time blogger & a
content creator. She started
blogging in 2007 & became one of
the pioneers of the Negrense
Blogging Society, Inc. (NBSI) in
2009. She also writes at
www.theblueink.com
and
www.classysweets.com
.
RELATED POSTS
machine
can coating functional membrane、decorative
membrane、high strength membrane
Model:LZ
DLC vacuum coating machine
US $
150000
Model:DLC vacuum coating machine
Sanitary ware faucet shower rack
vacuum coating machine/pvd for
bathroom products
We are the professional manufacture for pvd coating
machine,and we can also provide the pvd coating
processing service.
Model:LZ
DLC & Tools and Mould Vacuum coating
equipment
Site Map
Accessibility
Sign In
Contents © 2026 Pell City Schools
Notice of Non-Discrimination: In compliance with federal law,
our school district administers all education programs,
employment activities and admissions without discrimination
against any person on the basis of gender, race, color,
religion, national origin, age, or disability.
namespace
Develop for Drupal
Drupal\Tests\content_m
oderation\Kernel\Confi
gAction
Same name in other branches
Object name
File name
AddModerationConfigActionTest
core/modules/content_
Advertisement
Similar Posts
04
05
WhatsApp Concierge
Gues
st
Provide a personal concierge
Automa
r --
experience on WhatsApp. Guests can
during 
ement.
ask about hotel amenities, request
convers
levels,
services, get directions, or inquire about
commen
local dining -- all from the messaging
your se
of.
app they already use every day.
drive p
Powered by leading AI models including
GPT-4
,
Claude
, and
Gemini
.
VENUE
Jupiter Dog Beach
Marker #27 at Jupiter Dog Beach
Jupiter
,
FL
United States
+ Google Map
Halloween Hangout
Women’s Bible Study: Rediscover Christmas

——————————

The answer should consist only of the lines from the one with "WhatsApp Concierge" to the final line of the records above, retyped word for word.

WhatsApp Concierge
Gues
st
Provide a personal concierge
Automa
r --
experience on WhatsApp. Guests can
during 
ement.
ask about hotel amenities, request
convers
levels,
services, get directions, or inquire about
commen
local dining -- all from the messaging
your se
of.
app they already use every day.
drive p
Powered by leading AI models including
GPT-4
,
Claude
, and
Gemini
.
VENUE
Jupiter Dog Beach
Marker #27 at Jupiter Dog Beach
Jupiter
,
FL
United States
+ Google Map
Halloween Hangout
Women’s Bible Study: Rediscover Christmas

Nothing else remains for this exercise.